PROBLEM
Copy the records below exactly as they stand. Leave out the pictures.

--*--

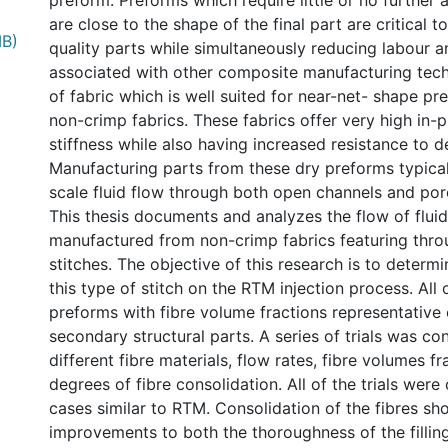
preform. Preforms which require little or no furthe
are close to the shape of the final part are critical t
MB)
quality parts while simultaneously reducing labour a
associated with other composite manufacturing tec
of fabric which is well suited for near-net- shape pr
non-crimp fabrics. These fabrics offer very high in-
stiffness while also having increased resistance to d
Manufacturing parts from these dry preforms typical
scale fluid flow through both open channels and por
This thesis documents and analyzes the flow of flui
manufactured from non-crimp fabrics featuring thro
stitches. The objective of this research is to determi
this type of stitch on the RTM injection process. All 
preforms with fibre volume fractions representative
secondary structural parts. A series of trials was c
different fibre materials, flow rates, fibre volumes fr
degrees of fibre consolidation. All of the trials wer
cases similar to RTM. Consolidation of the fibres s
improvements to both the thoroughness of the filling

--*--

YOUR RESPONSE
preform. Preforms which require little or no furthe
are close to the shape of the final part are critical t
MB)
quality parts while simultaneously reducing labour a
associated with other composite manufacturing tec
of fabric which is well suited for near-net- shape pr
non-crimp fabrics. These fabrics offer very high in-
stiffness while also having increased resistance to d
Manufacturing parts from these dry preforms typical
scale fluid flow through both open channels and por
This thesis documents and analyzes the flow of flui
manufactured from non-crimp fabrics featuring thro
stitches. The objective of this research is to determi
this type of stitch on the RTM injection process. All 
preforms with fibre volume fractions representative
secondary structural parts. A series of trials was c
different fibre materials, flow rates, fibre volumes fr
degrees of fibre consolidation. All of the trials wer
cases similar to RTM. Consolidation of the fibres s
improvements to both the thoroughness of the filling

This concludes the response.